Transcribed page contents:

+ + + +

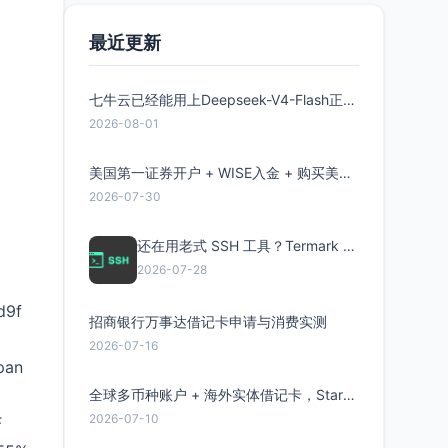
最近更新
七牛云已经能用上Deepseek-V4-Flash正式版了，点此领取300万Token
2026-08-01
美国第一证券开户 + WISE入金 + 购买美股全流程分享
2026-07-30
还在用老式 SSH 工具？Termark 新一代跨平台智能SSH客户端了解一下
2026-07-28
d9f
招商银行万事达借记卡申请与消费实测
2026-07-16
pan
全球多币种账户 + 海外实体借记卡，Starryblu开户教程与注意事项
2026-07-10
F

+ + + +

Output exactly the lines from the one containing "招商银行万事达借记卡申请与消费实测" through the last line of the entries, both ends included.

→ **Solved problem**:
招商银行万事达借记卡申请与消费实测
2026-07-16
pan
全球多币种账户 + 海外实体借记卡，Starryblu开户教程与注意事项
2026-07-10
F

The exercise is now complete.